Coinbase Lures More Lawyers In-House After Exchange Goes Public

Coinbase Global Inc. has brought on four new in-house lawyers in addition to Faryar Shirzad, the chief policy officer whose hire the largest U.S. cryptocurrency exchange announced Monday.

Coinbase, which tapped Fenwick & West to advise on the direct listing that took the company public in April, has recently recruited lawyers from the Biden-Harris transition team, bank holding company Capital One Financial Corp., digital asset trading platform OKCoin USA Inc., and retail giant Walmart Inc.

Within the past few weeks Coinbase added Lianne Labossiere Worden as chief of staff and trust and risk counsel to the general counsel, company spokesman Daniel Harrison told Bloomberg Law. He also confirmed the recent hires of head of intellectual property Ariana Woods and two associate general counsel, Xiaolin “Miranda” Ma and Youli Lee.

All four lawyers join Shirzad, a global co-head of government affairs at The Goldman Sachs Group Inc. hired by Coinbase to be its top in-house lobbyist.

Worden, a former Paul Hastings associate, spent the past half-dozen years at Walmart, where she was most recently a senior director of program governance and U.S. ethics and compliance. Woods joins Coinbase after four years in-house at Capital One in McLean, Va., where she spent nearly the past three years as a senior director, associate general counsel, and head of IP.

Lee, a former federal prosecutor who spent part of last year in a cybersecurity counsel role at the Commerce Department before joining the Biden-Harris presidential campaign, joined Coinbase in April as an associate general counsel. National Public Radio reported last year on the experience of Lee and other working mothers trapped at home during the coronavirus pandemic.

Coinbase, which has said publicly it will permit its employees to work remotely even after Covid-19 lockdowns have been lifted, also added Ma as an associate general counsel this month from her role as head of legal for OKCoin USA. The latter’s parent company hired Deborah Djeu, vice president of regulatory affairs at cryptocurrency custodian BitGo Inc., as its head of regulatory in April.

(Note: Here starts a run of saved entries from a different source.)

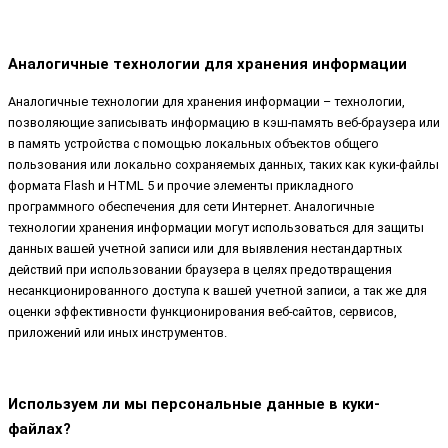
Аналогичные технологии для хранения информации
Аналогичные технологии для хранения информации – технологии,
позволяющие записывать информацию в кэш-память веб-браузера или
в память устройства с помощью локальных объектов общего
пользования или локально сохраняемых данных, таких как куки-файлы
формата Flash и HTML 5 и прочие элементы прикладного
программного обеспечения для сети Интернет. Аналогичные
технологии хранения информации могут использоваться для защиты
данных вашей учетной записи или для выявления нестандартных
действий при использовании браузера в целях предотвращения
несанкционированного доступа к вашей учетной записи, а так же для
оценки эффективности функционирования веб-сайтов, сервисов,
приложений или иных инструментов.
Используем ли мы персональные данные в куки-
файлах?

Djeu, who left Palo Alto, Calif.-based BitGo shortly before it was sold earlier this month to billionaire investor Michael Novogratz in a $1.2 billion cash-and-stock deal, didn’t respond to a request for comment about whether she has replaced Ma as OKCoin’s top lawyer.

Beijing-based OKCoin legal counsel Phoebe Gan and Megan Monroe-Coleman, a former senior director of compliance at Coinbase who OKCoin hired more than a year ago to serve as its global chief compliance officer, also did not respond to messages seeking comment.

Change and Challenges

Coinbase’s new hires mark the latest batch of legal recruits by the newly public company, which was founded in San Francisco but as part of its decentralized corporate structure now has no official headquarters.

Shirzad, Coinbase’s new policy chief, will report to Coinbase’s chief legal officer and corporate secretary, Paul Grewal, hired by the company last year from Facebook Inc. Coinbase disclosed in securities filings this year that Grewal received a total compensation package valued at more than $18 million.

Grewal currently owns roughly $856,000 in Coinbase stock, per Bloomberg Law data.

Shirzad, who started his career as an associate at Robins Kaplan and Skadden, Arps, Slate, Meagher & Flom in Washington, didn’t respond to a request for comment about his decision to leave Goldman for Coinbase.

In two statements posted Monday on his LinkedIn profile, Shirzad said that after 15 years at Goldman he was drawn to Coinbase by the company’s potential to revolutionize financial services.

“Like all great innovations, change comes with challenges,” he wrote. “I’ve spent my career engaging with policymakers around the world, helping to navigate such complex issues. Coinbase has embraced regulation from day one and will continue to do so as it works to bring the promise of crypto to people around the world.”

Public records show that Coinbase paid $20,000 to Steptoe & Johnson during the first quarter of this year for the law firm to lobby on “various issues regarding the taxation of digital assets.”